# Packgoat Obstacle Course



## Damfino (Dec 29, 2013)

I was asked to set up an obstacle course at the 2019 NAPgA Rendezvous in Wyoming. I didn't want to pack and haul a bunch of stuff so I only brought the teeter-totter. I hoped that I could find enough interesting natural features near our campsite to set up an engaging course without needing anything pre-made. Boy was I pleasantly surprised! The hill directly behind our camping area was wooded and strewn with many interesting rocks which made for some very fun obstacles. I plotted a course, rearranged a few fallen logs for a couple of the obstacles, and marked it out with numbered paper plates. Here is Sputnik following me through the course:


----------



## Dandy Hill Farm (Aug 5, 2021)

So cool!!! Sputnik did a fantastic job!! He is so well behaved and absolutely striking!! 🤩 You have done an amazing job training and working with him!! Keep up the great work!


----------



## MellonFriend (Aug 8, 2017)

So awesome! I am always impressed with how amazing your two boys look. How tall would you say he is at the shoulder?


----------



## Goatastic43 (Jun 11, 2021)

Wow, those pack goats are big! Great job on the training course! He is so well trained! What state are you were if you don’t mind me asking?


----------



## ksalvagno (Oct 6, 2009)

So cool! What a great job!


----------



## Damfino (Dec 29, 2013)

Thanks for the nice comments, everybody! 

Sputnik is 38" at the withers and weighs ~230#. He's a big boy. 

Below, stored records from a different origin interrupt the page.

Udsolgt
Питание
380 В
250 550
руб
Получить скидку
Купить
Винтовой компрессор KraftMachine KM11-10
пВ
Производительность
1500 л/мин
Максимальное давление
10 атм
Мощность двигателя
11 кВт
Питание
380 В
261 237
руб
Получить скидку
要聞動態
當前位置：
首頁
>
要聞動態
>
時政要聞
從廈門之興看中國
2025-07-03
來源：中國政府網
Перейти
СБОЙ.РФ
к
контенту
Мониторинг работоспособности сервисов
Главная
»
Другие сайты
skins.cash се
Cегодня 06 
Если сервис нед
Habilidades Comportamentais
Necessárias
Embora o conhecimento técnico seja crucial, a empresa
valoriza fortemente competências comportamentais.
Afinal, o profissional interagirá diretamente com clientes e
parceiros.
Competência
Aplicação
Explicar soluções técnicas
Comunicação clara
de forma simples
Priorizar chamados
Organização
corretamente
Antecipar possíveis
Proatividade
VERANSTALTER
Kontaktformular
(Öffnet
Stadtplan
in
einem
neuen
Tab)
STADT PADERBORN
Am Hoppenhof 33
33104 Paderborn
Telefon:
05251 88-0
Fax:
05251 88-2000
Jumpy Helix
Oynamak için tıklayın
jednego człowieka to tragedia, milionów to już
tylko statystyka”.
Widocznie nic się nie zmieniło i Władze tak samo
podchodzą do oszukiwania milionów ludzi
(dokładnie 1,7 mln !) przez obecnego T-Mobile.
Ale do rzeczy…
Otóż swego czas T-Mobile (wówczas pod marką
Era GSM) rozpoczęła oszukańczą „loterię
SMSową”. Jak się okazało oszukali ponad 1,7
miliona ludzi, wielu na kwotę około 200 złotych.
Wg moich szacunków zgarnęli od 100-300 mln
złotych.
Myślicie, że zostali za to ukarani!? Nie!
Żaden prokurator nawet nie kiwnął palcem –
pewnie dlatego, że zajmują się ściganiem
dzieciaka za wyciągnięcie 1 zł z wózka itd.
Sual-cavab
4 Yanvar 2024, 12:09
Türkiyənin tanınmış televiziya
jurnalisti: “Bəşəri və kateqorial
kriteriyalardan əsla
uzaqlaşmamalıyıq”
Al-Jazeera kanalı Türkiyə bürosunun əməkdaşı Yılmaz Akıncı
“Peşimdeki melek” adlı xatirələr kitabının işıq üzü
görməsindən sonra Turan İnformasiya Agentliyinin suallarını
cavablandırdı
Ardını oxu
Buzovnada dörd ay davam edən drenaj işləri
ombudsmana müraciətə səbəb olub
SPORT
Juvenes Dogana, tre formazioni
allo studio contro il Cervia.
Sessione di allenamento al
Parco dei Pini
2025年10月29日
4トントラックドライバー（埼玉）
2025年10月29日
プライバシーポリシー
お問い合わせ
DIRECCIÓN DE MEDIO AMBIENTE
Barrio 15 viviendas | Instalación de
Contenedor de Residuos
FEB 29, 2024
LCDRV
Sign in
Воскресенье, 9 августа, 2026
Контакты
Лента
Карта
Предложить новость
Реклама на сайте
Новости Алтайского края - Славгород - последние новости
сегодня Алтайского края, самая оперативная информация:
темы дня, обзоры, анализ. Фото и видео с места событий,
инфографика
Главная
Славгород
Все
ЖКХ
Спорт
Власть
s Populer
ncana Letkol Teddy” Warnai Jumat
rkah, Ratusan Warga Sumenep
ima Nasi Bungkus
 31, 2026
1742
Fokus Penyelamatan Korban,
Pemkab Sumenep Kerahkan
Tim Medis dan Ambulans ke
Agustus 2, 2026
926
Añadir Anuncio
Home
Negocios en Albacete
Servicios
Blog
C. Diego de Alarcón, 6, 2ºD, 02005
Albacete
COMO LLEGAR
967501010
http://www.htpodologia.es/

We are from Colorado but this obstacle course was set up at a NAPgA Rendezvous in the Bighorn mountains near Buffalo, Wyoming.


----------



## Jubillee (Dec 22, 2017)

This is so awesome! Thank you for sharing that. I always knew he was big but man seeing it in the video, he is def a big boy! But beautiful!!


----------



## toth boer goats (Jul 20, 2008)

That is really neat.


----------



## Tanya (Mar 31, 2020)

I love tge way he listens to his leader. Nicely done. He looks like a small pony


----------